TECO MILANO propone tramite il suo staff medico e/o al servizio dei medici competenti i TEST RAPIDI SIEROLOGICI per contribuire in ambito aziendale alla lotta al COVID19 e per LA GESTIONE DELLA FASE2

RISULTATI RAPIDI E AFFIDABILI

CASSETTA TEST RAPIDO PER IGG / IGM COVID-19

La cassetta per test rapidi IgG / IgM COVID-19 (sangue intero / siero / plasma) è un test immunocromatografico in fase solida per la rilevazione rapida, qualitativa e differenziale di anticorpi IgG e IgM verso il nuovo Coronavirus nel sangue intero umano (venoso e capillare), siero o plasma.

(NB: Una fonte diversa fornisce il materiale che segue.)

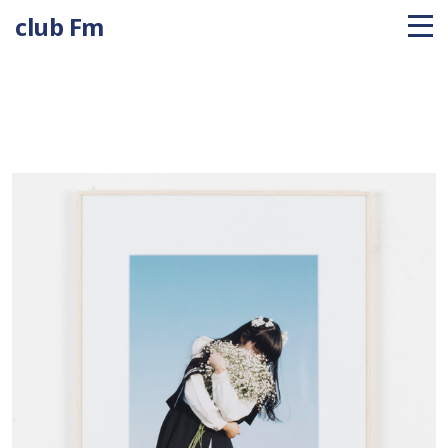
club Fm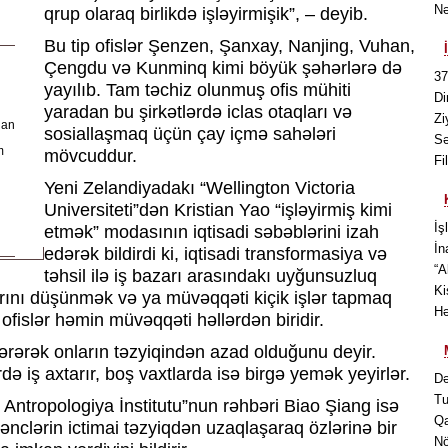
Nə
qrup olaraq birlikdə işləyirmişik”, – deyib.
Bu tip ofislər Şenzen, Şanxay, Nanjing, Vuhan,
Çengdu və Kunminq kimi böyük şəhərlərə də
37
yayılıb. Tam təchiz olunmuş ofis mühiti
Di
yaradan bu şirkətlərdə iclas otaqları və
Zi
lan
sosiallaşmaq üçün çay içmə sahələri
Sə
m
mövcuddur.
Fi
Yeni Zelandiyadakı “Wellington Victoria
Universiteti”dən Kristian Yao “işləyirmiş kimi
İş
etmək” modasının iqtisadi səbəblərini izah
İn
edərək bildirdi ki, iqtisadi transformasiya və
“A
təhsil ilə iş bazarı arasındakı uyğunsuzluq
Ki
rını düşünmək və ya müvəqqəti kiçik işlər tapmaq
Hə
 ofislər həmin müvəqqəti həllərdən biridir.
dərərək onların təzyiqindən azad olduğunu deyir.
ə iş axtarır, boş vaxtlarda isə birgə yemək yeyirlər.
Də
Tu
Antropologiya İnstitutu”nun rəhbəri Biao Şiang isə
Qa
gənclərin ictimai təzyiqdən uzaqlaşaraq özlərinə bir
Nö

CARATTERISTICHE E VANTAGGI

  • Risultati rapidi e affidabili (in soli 2-10 minuti)
  • Procedura semplice e veloce: non è necessaria alcuna formazione specialistica
  • Il test può essere eseguito con sangue intero (venoso e capillare), siero o plasma
  • Sono necessarie piccole dimensioni del campione: solo 5 μL di siero / plasma o 10 μL di sangue intero
  • Tutti i reagenti necessari inclusi e nessuna attrezzatura necessaria
  • Alta sensibilità (test IgG 97,2%; test IgM 87,9%) e specificità (test IgG e IgM 100%)

La cassetta test rapido IgG / IgM COVID-19 è stata valutata clinicamente dall’ospedale Renmin – Università di Wuhan, Cina.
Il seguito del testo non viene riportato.